Data listing START

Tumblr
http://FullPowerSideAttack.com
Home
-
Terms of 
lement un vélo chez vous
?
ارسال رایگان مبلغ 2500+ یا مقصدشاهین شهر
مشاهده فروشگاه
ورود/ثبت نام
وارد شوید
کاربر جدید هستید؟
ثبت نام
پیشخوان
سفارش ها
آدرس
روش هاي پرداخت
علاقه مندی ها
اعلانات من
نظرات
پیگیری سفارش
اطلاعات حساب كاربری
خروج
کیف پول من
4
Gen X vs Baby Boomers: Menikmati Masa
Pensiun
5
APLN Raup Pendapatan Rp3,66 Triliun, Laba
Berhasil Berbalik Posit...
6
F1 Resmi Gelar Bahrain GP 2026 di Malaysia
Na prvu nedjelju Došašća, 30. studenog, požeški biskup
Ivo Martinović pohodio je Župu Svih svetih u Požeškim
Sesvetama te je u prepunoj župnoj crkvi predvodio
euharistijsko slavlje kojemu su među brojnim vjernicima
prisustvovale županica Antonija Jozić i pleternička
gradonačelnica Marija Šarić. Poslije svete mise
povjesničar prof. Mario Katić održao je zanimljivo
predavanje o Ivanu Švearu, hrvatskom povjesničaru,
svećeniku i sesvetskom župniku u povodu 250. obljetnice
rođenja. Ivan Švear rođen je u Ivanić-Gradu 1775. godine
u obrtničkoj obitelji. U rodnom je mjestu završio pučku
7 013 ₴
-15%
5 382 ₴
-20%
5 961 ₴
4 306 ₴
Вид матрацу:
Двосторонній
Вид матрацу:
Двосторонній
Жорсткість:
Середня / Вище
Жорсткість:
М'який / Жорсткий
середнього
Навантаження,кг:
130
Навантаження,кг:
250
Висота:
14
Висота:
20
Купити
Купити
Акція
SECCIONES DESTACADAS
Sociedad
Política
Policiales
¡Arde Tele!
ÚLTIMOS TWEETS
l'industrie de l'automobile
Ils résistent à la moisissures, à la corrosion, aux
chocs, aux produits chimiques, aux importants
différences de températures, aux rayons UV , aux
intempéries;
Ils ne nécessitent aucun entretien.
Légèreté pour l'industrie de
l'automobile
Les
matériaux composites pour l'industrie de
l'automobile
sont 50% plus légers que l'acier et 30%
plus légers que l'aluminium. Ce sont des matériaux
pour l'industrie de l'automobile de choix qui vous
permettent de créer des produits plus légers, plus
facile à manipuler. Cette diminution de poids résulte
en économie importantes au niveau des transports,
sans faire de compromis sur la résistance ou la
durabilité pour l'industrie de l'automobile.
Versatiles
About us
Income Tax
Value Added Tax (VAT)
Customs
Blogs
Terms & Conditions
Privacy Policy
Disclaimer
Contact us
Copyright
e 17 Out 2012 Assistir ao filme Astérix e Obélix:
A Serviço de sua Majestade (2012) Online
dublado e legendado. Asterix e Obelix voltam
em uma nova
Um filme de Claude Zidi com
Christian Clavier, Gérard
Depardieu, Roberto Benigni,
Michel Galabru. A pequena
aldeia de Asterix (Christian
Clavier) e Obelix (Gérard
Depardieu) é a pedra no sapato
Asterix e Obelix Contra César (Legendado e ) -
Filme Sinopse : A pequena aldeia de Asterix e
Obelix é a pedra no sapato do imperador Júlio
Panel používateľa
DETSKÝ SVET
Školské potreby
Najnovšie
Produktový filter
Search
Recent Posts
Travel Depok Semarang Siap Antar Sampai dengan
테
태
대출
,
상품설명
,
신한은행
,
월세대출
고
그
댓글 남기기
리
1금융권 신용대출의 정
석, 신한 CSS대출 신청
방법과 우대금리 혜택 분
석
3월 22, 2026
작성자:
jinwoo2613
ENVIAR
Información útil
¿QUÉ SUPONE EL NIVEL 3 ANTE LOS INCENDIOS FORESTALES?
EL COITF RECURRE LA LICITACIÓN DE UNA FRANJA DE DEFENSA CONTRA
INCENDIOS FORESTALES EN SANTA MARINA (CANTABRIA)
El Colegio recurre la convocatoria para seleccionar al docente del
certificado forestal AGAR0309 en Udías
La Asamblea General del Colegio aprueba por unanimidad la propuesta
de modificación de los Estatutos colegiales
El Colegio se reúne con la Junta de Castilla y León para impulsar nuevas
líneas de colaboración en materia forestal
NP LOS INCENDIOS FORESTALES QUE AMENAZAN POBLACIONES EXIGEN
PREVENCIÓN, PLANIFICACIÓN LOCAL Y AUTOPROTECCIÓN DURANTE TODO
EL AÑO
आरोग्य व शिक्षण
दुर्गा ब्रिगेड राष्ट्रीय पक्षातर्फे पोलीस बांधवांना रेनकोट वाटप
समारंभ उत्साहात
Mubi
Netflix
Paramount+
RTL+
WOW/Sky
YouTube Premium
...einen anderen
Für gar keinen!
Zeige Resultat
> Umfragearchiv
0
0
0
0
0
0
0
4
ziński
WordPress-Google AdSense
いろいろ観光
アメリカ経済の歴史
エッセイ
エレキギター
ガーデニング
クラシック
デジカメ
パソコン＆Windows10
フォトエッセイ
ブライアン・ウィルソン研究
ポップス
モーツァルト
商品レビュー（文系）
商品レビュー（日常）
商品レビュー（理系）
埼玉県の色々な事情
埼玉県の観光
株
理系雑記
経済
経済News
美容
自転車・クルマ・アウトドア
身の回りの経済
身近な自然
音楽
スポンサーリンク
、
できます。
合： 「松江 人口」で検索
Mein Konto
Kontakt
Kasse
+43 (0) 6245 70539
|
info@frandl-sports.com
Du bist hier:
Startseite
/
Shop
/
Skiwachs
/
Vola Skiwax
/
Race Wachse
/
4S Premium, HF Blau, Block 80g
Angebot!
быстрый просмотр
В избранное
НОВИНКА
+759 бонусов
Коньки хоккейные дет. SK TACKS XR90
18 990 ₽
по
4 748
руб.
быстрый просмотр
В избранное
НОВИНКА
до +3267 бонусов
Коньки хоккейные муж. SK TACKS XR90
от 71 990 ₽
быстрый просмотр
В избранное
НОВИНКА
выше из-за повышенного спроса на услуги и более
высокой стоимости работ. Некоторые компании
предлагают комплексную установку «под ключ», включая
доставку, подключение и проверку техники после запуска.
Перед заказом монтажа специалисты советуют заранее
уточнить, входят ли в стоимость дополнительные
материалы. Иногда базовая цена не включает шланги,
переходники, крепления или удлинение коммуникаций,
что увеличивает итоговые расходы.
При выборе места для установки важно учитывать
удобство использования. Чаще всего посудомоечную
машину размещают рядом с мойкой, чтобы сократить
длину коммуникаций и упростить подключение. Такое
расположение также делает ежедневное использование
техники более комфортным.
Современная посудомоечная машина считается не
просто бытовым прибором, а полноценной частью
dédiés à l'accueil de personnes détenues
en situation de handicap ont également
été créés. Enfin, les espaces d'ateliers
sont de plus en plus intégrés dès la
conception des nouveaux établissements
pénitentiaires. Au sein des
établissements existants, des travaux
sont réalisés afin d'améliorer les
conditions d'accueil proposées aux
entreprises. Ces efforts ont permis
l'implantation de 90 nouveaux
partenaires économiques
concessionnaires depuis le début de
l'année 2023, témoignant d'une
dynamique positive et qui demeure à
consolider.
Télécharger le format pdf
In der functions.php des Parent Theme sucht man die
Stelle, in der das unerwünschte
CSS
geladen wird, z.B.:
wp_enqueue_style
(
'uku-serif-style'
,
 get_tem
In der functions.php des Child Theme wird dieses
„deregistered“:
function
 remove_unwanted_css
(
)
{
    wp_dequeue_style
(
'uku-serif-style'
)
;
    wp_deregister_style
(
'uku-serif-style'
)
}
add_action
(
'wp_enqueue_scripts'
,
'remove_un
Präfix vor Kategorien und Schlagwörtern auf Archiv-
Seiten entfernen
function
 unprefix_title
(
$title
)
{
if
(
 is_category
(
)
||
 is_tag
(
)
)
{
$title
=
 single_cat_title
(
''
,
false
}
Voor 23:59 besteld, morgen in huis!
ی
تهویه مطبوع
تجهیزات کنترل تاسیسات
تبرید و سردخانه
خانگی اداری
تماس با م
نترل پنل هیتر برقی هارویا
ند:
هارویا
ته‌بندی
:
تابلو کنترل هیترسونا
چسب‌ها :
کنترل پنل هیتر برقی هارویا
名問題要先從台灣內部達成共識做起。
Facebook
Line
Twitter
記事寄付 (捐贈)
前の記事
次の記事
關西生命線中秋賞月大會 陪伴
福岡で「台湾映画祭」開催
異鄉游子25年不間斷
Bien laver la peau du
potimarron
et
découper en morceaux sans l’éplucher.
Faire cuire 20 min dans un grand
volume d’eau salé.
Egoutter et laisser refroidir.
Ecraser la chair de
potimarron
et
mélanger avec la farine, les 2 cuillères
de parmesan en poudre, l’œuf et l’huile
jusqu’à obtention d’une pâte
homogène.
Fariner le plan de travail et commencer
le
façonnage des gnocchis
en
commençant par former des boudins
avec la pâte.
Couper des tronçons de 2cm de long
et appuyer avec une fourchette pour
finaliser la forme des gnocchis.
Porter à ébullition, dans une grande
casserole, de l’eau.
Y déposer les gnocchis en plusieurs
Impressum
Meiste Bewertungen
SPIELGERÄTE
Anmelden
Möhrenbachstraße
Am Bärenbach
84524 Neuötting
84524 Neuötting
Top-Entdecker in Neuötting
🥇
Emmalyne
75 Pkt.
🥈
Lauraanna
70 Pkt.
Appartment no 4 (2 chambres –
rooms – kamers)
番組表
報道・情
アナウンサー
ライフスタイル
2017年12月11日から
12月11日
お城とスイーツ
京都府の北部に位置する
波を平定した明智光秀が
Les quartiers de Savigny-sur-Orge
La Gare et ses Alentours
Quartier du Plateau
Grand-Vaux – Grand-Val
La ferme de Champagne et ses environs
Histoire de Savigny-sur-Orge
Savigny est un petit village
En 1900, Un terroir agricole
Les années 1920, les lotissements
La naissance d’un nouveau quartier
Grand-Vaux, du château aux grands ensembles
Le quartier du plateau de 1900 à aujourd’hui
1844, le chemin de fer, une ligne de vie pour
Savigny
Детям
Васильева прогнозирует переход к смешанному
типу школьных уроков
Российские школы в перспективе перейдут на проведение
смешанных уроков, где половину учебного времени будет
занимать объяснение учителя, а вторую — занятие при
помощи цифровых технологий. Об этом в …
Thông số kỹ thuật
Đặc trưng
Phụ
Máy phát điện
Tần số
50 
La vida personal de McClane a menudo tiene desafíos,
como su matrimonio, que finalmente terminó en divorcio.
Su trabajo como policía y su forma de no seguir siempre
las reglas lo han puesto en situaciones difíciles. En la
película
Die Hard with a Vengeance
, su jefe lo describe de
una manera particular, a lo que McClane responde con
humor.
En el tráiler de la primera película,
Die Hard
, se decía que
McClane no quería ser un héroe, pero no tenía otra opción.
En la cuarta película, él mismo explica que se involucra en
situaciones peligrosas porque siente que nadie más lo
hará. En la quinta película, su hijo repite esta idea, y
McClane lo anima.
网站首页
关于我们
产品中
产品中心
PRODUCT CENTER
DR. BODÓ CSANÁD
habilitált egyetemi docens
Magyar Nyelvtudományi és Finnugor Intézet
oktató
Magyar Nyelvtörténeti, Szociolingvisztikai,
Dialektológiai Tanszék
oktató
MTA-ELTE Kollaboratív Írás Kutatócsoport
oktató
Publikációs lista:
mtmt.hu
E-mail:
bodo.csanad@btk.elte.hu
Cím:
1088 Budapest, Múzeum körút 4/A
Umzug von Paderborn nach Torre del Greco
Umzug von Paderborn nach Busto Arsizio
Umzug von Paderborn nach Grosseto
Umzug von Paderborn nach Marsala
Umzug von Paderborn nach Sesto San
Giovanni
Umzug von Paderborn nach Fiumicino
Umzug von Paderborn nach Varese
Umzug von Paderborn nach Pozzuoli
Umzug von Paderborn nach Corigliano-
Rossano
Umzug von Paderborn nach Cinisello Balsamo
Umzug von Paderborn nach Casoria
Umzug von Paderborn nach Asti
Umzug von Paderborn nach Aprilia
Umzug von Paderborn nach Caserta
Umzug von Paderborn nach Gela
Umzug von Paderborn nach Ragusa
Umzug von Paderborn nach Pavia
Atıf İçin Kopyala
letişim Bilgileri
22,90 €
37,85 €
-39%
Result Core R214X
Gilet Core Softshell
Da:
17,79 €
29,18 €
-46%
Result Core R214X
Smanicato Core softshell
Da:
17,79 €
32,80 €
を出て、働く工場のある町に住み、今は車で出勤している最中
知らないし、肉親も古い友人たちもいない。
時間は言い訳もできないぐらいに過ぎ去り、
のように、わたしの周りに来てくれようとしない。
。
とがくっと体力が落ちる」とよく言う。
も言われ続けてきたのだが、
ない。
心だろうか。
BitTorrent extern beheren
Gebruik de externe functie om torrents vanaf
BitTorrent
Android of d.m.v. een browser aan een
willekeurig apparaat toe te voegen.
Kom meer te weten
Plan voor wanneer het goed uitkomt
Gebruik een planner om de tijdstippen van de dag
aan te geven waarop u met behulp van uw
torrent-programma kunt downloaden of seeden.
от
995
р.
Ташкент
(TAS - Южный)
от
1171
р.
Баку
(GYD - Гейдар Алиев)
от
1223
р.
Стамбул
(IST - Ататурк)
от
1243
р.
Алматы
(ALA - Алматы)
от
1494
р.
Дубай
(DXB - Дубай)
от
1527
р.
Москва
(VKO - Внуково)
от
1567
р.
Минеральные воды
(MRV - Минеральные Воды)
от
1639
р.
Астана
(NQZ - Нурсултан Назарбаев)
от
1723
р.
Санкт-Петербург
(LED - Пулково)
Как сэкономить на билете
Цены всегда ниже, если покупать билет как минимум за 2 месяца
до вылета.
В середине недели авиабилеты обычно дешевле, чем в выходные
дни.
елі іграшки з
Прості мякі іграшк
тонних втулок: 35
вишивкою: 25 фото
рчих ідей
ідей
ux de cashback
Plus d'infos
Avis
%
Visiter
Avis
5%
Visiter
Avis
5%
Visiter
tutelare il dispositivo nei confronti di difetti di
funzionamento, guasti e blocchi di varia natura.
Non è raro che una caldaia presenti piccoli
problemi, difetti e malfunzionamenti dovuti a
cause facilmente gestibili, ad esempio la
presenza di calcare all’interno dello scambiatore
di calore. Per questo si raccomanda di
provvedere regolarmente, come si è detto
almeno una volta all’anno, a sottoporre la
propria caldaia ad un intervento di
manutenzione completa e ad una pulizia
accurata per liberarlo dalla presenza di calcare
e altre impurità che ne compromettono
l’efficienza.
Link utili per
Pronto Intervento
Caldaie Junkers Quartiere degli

Data listing END

The word "Obelix" occurs on certain lines of the material; count those lines and respond with the number only.

4